Among the major changes are:
2022 Guidance: More Than Just ‘Dietary Supplements’
Significantly, the new guidance makes clear that it is meant to apply to more than “dietary supplements,” which were the singular focus of the 1998 Guidance. The title change is intended to convey clearly that the 2022 Guidance applies to all health-related products, not just dietary supplements. Examples of products now covered include foods, over-the-counter drugs, homeopathic products, health-related apps and devices, and other health-related products.
‘Clear and Conspicuous’ Standard
The FTC has long required that any disclosure that is necessary to prevent certain advertising from being deceptive be presented in a way that is clear and conspicuous enabling consumers to easily understand and notice such disclosure. The 2022 Guidance provides more specific information, with several new examples, on how the FTC interprets this “clear and conspicuous” standard in the context of health-related claims. For instance, if a claim in an advertisement is “made both visually and audibly,” the disclosure of requisite qualifying information should also be both in a visual and audible format. Also, the FTC warns of using “vague qualifying terms”, such as “helps,” “may,” “promising,” “preliminary,” “initial” or “pilot”—to qualify or modify a claim about a health benefit (e.g., prevention or reduction of the risk of a disease), because consumers are “likely to interpret” these modifiers as “product attributes, rather than substantial disclaimers about the state of the science behind a claim.”
‘Competent and Reliable Scientific Evidence’ Standard
When assessing whether advertisers have adequate support for their health-related product claims, the FTC applies a “rigorous” standard of “competent and reliable scientific evidence.” Although this has long been the standard, the 2022 Guidance makes clear that “as a general matter,” the substantiation the FTC believes is adequate “will need to be in the form of randomized, controlled human clinical testing.” The FTC lays out examples of the “limited cases” in which “high-quality epidemiologic evidence” may be used (i.e., when experts agree that it is appropriate and when controlled trials are not feasible). Other types of evidence, including animal and in vitro studies, anecdotal evidence, and public health recommendations, are generally not sufficient alone to meet the competent and reliable scientific evidence standard.
As noted in the 2022 Guidance, the FTC assesses not only the amount and type of evidence but also the quality of the evidence supporting a health-related claim.

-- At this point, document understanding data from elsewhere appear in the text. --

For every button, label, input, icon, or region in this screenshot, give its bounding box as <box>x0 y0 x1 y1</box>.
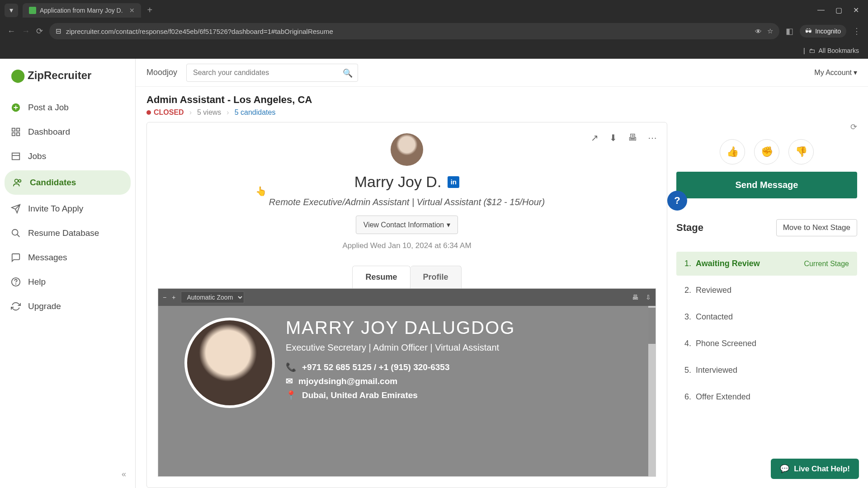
back-button[interactable]: ← <box>7 27 15 36</box>
tab-search-button[interactable]: ▾ <box>5 4 18 17</box>
url-input[interactable]: ⊟ ziprecruiter.com/contact/response/f02e… <box>49 23 779 39</box>
stage-item-awaiting[interactable]: 1. Awaiting Review Current Stage <box>676 252 857 276</box>
browser-chrome: ▾ Application from Marry Joy D. ✕ + ― ▢ … <box>0 0 868 59</box>
tab-bar: ▾ Application from Marry Joy D. ✕ + ― ▢ … <box>0 0 868 20</box>
close-window-icon[interactable]: ✕ <box>853 6 859 14</box>
resume-name: MARRY JOY DALUGDOG <box>286 318 515 338</box>
candidates-link[interactable]: 5 candidates <box>235 108 276 117</box>
view-contact-button[interactable]: View Contact Information ▾ <box>356 216 458 234</box>
refresh-icon <box>11 301 21 311</box>
reload-button[interactable]: ⟳ <box>36 26 43 36</box>
cursor-icon: 👆 <box>255 186 267 197</box>
sidebar-item-jobs[interactable]: Jobs <box>0 144 135 169</box>
phone-icon: 📞 <box>286 362 297 372</box>
star-icon[interactable]: ☆ <box>767 27 773 35</box>
sidebar-item-messages[interactable]: Messages <box>0 245 135 270</box>
print-icon[interactable]: 🖶 <box>628 132 637 143</box>
svg-point-7 <box>15 179 18 183</box>
account-menu[interactable]: My Account ▾ <box>814 68 857 77</box>
search-icon <box>11 228 21 238</box>
collapse-sidebar-button[interactable]: « <box>122 469 126 479</box>
thumbs-down-button[interactable]: 👎 <box>788 139 814 164</box>
status-dot-icon <box>146 110 151 115</box>
search-icon[interactable]: 🔍 <box>343 68 353 78</box>
tab-profile[interactable]: Profile <box>410 266 462 288</box>
pdf-content[interactable]: MARRY JOY DALUGDOG Executive Secretary |… <box>158 306 656 476</box>
sidebar-item-invite[interactable]: Invite To Apply <box>0 197 135 221</box>
sidebar-item-post-job[interactable]: Post a Job <box>0 95 135 120</box>
question-icon <box>11 277 21 287</box>
svg-rect-2 <box>17 128 19 131</box>
browser-tab[interactable]: Application from Marry Joy D. ✕ <box>23 3 141 18</box>
job-title: Admin Assistant - Los Angeles, CA <box>146 94 857 106</box>
live-chat-button[interactable]: 💬 Live Chat Help! <box>771 459 859 479</box>
help-bubble[interactable]: ? <box>667 191 687 211</box>
chat-icon <box>11 253 21 263</box>
pdf-download-icon[interactable]: ⇩ <box>646 294 651 301</box>
close-tab-icon[interactable]: ✕ <box>129 7 135 14</box>
site-info-icon[interactable]: ⊟ <box>56 27 61 35</box>
menu-icon[interactable]: ⋮ <box>853 26 861 36</box>
zoom-out-button[interactable]: − <box>163 294 166 301</box>
resume-photo <box>184 318 275 408</box>
resume-email: ✉mjoydsingh@gmail.com <box>286 376 515 386</box>
sidebar: ⬤ ZipRecruiter Post a Job Dashboard Jobs… <box>0 59 136 488</box>
search-box: 🔍 <box>186 64 358 82</box>
zoom-select[interactable]: Automatic Zoom <box>181 291 244 303</box>
stage-title: Stage <box>676 222 703 234</box>
grid-icon <box>11 127 21 137</box>
resume-phone: 📞+971 52 685 5125 / +1 (915) 320-6353 <box>286 362 515 372</box>
sidebar-item-help[interactable]: Help <box>0 270 135 294</box>
stage-item-contacted[interactable]: 3. Contacted <box>676 305 857 329</box>
pin-icon: 📍 <box>286 390 297 400</box>
logo[interactable]: ⬤ ZipRecruiter <box>0 68 135 95</box>
rate-row: 👍 ✊ 👎 <box>676 139 857 164</box>
card-head: ↗ ⬇ 🖶 ⋯ Marry Joy D. in Remote Executive… <box>147 122 667 261</box>
incognito-badge[interactable]: 🕶 Incognito <box>800 25 846 38</box>
forward-button[interactable]: → <box>22 27 30 36</box>
stage-item-phone-screened[interactable]: 4. Phone Screened <box>676 332 857 356</box>
tab-resume[interactable]: Resume <box>352 266 410 288</box>
thumbs-up-button[interactable]: 👍 <box>720 139 745 164</box>
more-icon[interactable]: ⋯ <box>648 132 657 143</box>
stage-item-reviewed[interactable]: 2. Reviewed <box>676 278 857 302</box>
sidebar-item-upgrade[interactable]: Upgrade <box>0 294 135 319</box>
share-icon[interactable]: ↗ <box>591 132 599 143</box>
refresh-icon[interactable]: ⟳ <box>850 122 857 132</box>
search-input[interactable] <box>186 64 358 82</box>
org-name[interactable]: Moodjoy <box>146 68 177 77</box>
stage-item-interviewed[interactable]: 5. Interviewed <box>676 358 857 382</box>
svg-point-12 <box>16 284 16 284</box>
pdf-scrollbar[interactable] <box>648 306 656 476</box>
pdf-viewer: − + Automatic Zoom 🖶 ⇩ <box>158 288 656 477</box>
resume-role: Executive Secretary | Admin Officer | Vi… <box>286 343 515 353</box>
resume-location: 📍Dubai, United Arab Emirates <box>286 390 515 400</box>
minimize-icon[interactable]: ― <box>817 6 825 14</box>
plus-circle-icon <box>11 103 21 113</box>
download-icon[interactable]: ⬇ <box>609 132 617 143</box>
sidebar-item-candidates[interactable]: Candidates <box>5 170 131 195</box>
eye-off-icon[interactable]: 👁 <box>755 28 762 35</box>
all-bookmarks-link[interactable]: All Bookmarks <box>819 47 859 54</box>
stage-list: 1. Awaiting Review Current Stage 2. Revi… <box>676 252 857 409</box>
new-tab-button[interactable]: + <box>147 5 153 15</box>
svg-point-8 <box>19 180 21 183</box>
pdf-print-icon[interactable]: 🖶 <box>632 294 638 301</box>
stage-item-offer-extended[interactable]: 6. Offer Extended <box>676 385 857 409</box>
address-bar: ← → ⟳ ⊟ ziprecruiter.com/contact/respons… <box>0 20 868 42</box>
maybe-button[interactable]: ✊ <box>754 139 779 164</box>
send-icon <box>11 204 21 214</box>
send-message-button[interactable]: Send Message <box>676 172 857 198</box>
tab-favicon <box>29 7 36 14</box>
sidebar-item-resume-db[interactable]: Resume Database <box>0 221 135 245</box>
candidate-tabs: Resume Profile <box>147 266 667 288</box>
linkedin-icon[interactable]: in <box>448 176 459 188</box>
side-panel-icon[interactable]: ◧ <box>786 26 793 36</box>
app: ⬤ ZipRecruiter Post a Job Dashboard Jobs… <box>0 59 868 488</box>
zoom-in-button[interactable]: + <box>172 294 175 301</box>
candidate-card: ↗ ⬇ 🖶 ⋯ Marry Joy D. in Remote Executive… <box>146 122 667 488</box>
move-stage-button[interactable]: Move to Next Stage <box>776 219 857 236</box>
sidebar-item-dashboard[interactable]: Dashboard <box>0 120 135 144</box>
chevron-right-icon: › <box>226 108 229 117</box>
maximize-icon[interactable]: ▢ <box>835 6 842 14</box>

The 2022 Guidance reiterates the basic principles that are widely accepted amongst the scientific community (including the need for a human clinical study to have a control group, use appropriate randomization or careful matching criteria, be double-blinded, and yield statistically significant results) and further cautions against post hoc analysis of data that amounts to cherry-picking data in an effort to produce a positive result despite a negative finding (aka p-hacking). The FTC also urges advertisers to ensure that any studies relied upon are considered in the context of the wider body of scientific evidence in the field, again, in an effort to avoid distorting the support for a particular conclusion.
Like its predecessor, the 2022 Guidance is just that—guidance provided by the FTC staff—and is not itself legally enforceable. Complying with the guidance does not “provide a safe harbor from potential liability, nor does noncompliance automatically result in liability for companies.” However, much of the guidance and updated examples are based on various enforcement actions taken by the FTC over the years and provide a critical glimpse into the FTC’s current thinking and priorities going forward. While some of the positions taken by the FTC staff in the 2022 Guidance may be subject to challenge, any company making a health-related claim should carefully review this document and update its advertising compliance practices where appropriate to avoid inviting unnecessary scrutiny from the FTC.